WDGG
- Ashland, Kentucky; United States;
- Broadcast area: Huntington, West Virginia
- Frequency: 93.7 MHz
- Branding: 93-7 The Dawg

Programming
- Format: Country music
- Affiliations: Premiere Networks; Westwood One; Marshall Thundering Herd;

Ownership
- Owner: Kindred Communications; (Fifth Avenue Broadcasting Company, Inc.);
- Sister stations: WCMI, WCMI-FM, WMGA, WRVC, WXBW

History
- First air date: October 1948; 77 years ago
- Former call signs: WCMI-FM (1948-1970); WAMX-FM (1970-1988); WRVC-FM (1988-1995);
- Call sign meaning: "Dawg"

Technical information
- Licensing authority: FCC
- Facility ID: 21436
- Class: C1
- ERP: 100,000 watts
- HAAT: 226 meters
- Transmitter coordinates: 38°23′14″N 82°39′45″W﻿ / ﻿38.38722°N 82.66250°W

Links
- Public license information: Public file; LMS;
- Webcast: Listen live
- Website: 937thedawg.com

= WDGG =

WDGG (93.7 FM) is a country music–formatted radio station licensed to Ashland, Kentucky, serving Huntington, West Virginia, and the greater Huntington–Ashland metropolitan area. The station is owned by Kindred Communications. WDGG's studios are located on Fifth Avenue in downtown Huntington, while its transmitter facilities are in Catlettsburg, KY. A Kentucky transmitter location was chosen because FCC FM allocations only allow for a 50,000 watt maximum power if the transmitter was located in West Virginia.

In addition to its country music format, WDGG serves as the flagship station for the Marshall Thundering Herd.

==History==
The station signed on the air in October 1948 as WCMI-FM in Ashland as a simulcast of its AM sister station WCMI's broadcast schedule. The call letters were said to refer to the steel industry of Ashland as "Where Coal Meets Iron".

On November 20, 1970, the call letters were changed to WAMX-FM and ownership was transferred to W. Richard Martin and Stereo 94, Inc. The station broadcast with an adult contemporary music format and experimented with an album oriented rock format at night during the early 1970s.

In the mid-1970s, WAMX-FM (also known as 94X) adopted a contemporary hit radio (CHR) format until its sale to Storer broadcasting in 1983. With the sale, the studios moved to nearby Huntington. Despite competing against WKEE-FM, WAMX retained its CHR format until 1986 when the station adopted an album oriented rock format (AOR), leaving WKEE the only CHR station in the market.

On April 30, 1988, the call letters representing the River Cities were adopted and the license became known as WRVC-FM. The station also flipped to adult contemporary at the same time.
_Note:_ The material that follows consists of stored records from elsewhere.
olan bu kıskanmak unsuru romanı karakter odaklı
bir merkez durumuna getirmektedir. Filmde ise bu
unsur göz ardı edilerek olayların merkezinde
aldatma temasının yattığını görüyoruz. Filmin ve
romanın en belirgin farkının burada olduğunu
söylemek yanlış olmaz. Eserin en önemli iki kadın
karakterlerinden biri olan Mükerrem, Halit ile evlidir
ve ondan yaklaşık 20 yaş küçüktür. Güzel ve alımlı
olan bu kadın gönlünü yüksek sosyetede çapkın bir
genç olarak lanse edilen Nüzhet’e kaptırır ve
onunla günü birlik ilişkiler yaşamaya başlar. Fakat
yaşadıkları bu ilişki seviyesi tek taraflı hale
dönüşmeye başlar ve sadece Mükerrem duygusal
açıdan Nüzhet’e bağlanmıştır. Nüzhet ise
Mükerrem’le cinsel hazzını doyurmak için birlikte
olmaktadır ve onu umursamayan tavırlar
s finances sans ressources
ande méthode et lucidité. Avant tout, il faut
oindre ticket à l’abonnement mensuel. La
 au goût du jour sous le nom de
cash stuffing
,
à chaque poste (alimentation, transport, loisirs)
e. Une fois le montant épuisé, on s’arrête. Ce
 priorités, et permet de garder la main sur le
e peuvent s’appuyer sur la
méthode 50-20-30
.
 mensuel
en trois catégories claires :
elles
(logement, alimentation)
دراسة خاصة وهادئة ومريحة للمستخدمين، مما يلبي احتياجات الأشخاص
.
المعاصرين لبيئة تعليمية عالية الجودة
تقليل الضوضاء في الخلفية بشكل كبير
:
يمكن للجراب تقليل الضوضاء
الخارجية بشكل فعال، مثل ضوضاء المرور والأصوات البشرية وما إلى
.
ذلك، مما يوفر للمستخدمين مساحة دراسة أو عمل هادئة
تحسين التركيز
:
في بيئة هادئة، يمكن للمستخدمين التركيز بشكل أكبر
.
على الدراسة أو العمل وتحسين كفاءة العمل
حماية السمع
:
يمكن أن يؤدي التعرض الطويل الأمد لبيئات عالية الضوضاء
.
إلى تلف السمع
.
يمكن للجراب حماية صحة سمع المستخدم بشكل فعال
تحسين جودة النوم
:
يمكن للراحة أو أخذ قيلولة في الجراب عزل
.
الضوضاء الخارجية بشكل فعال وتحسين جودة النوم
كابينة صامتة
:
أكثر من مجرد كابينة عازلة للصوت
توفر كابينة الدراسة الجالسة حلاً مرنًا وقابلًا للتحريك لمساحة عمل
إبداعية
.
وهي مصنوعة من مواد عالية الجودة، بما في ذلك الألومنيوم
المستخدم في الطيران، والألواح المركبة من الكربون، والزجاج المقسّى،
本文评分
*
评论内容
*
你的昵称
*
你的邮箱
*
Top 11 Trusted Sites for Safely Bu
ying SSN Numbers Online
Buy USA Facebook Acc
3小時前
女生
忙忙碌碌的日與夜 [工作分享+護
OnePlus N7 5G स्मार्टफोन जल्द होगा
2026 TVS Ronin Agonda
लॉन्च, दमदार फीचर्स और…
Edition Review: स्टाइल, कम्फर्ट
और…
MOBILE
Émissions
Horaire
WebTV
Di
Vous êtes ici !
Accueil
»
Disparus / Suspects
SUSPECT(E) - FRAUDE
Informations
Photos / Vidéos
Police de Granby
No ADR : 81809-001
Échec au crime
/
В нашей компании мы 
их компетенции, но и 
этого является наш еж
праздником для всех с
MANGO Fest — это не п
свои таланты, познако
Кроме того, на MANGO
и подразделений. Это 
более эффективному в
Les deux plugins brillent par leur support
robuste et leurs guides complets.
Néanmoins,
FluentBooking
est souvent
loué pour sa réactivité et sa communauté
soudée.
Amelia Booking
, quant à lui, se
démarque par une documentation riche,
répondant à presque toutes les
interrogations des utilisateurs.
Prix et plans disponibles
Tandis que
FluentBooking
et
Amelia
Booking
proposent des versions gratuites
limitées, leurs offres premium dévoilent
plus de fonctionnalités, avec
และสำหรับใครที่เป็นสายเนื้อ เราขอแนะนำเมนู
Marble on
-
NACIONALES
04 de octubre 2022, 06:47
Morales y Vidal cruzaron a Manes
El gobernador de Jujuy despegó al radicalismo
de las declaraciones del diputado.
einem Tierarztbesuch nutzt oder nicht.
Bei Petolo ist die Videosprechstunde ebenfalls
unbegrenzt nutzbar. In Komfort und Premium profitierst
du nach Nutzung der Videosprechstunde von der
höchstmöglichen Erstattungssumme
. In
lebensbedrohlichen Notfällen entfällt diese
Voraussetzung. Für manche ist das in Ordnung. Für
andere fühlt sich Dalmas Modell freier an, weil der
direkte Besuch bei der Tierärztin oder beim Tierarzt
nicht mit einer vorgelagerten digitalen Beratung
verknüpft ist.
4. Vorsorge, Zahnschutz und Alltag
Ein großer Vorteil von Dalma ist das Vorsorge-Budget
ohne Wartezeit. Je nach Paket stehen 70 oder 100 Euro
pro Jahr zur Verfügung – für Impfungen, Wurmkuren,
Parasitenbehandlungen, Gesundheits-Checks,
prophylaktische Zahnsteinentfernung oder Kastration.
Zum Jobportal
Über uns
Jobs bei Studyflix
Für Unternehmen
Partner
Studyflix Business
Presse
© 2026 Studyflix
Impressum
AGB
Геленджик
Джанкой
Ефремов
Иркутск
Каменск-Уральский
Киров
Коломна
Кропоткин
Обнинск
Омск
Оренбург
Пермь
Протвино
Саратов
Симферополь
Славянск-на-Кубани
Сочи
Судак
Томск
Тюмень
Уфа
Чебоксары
The dormant WAMX call sign was adopted by an unrelated station (at 106.3 MHz) in the Huntington market on January 6, 1997.

In the fall of 1992, WRVC dropped the AC format and flipped to oldies (mostly concentrating on the 60s), and changed the branding to "Oldies 93 RVC".

The WDGG call letters were granted by the FCC on February 6, 1995. At that time, the WRVC call sign and oldies format were moved to 92.7 WCMI-FM, which continued the simulcast with WRVZ in Charleston.